** Opening Data block **

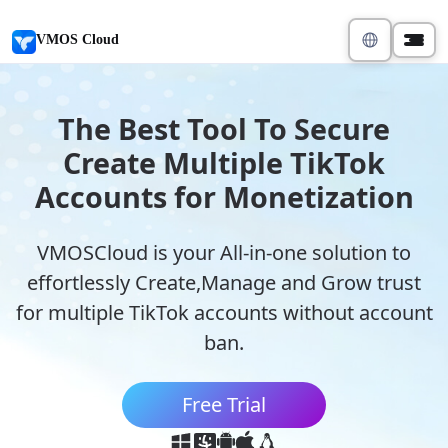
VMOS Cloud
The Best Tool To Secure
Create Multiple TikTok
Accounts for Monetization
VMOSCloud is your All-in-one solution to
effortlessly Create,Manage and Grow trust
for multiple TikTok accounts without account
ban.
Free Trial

** Closing Data block **

Work task:
Print the preceding material over again exactly. Please leave the pictures out.

Solution to this exercise:
VMOS Cloud
The Best Tool To Secure
Create Multiple TikTok
Accounts for Monetization
VMOSCloud is your All-in-one solution to
effortlessly Create,Manage and Grow trust
for multiple TikTok accounts without account
ban.
Free Trial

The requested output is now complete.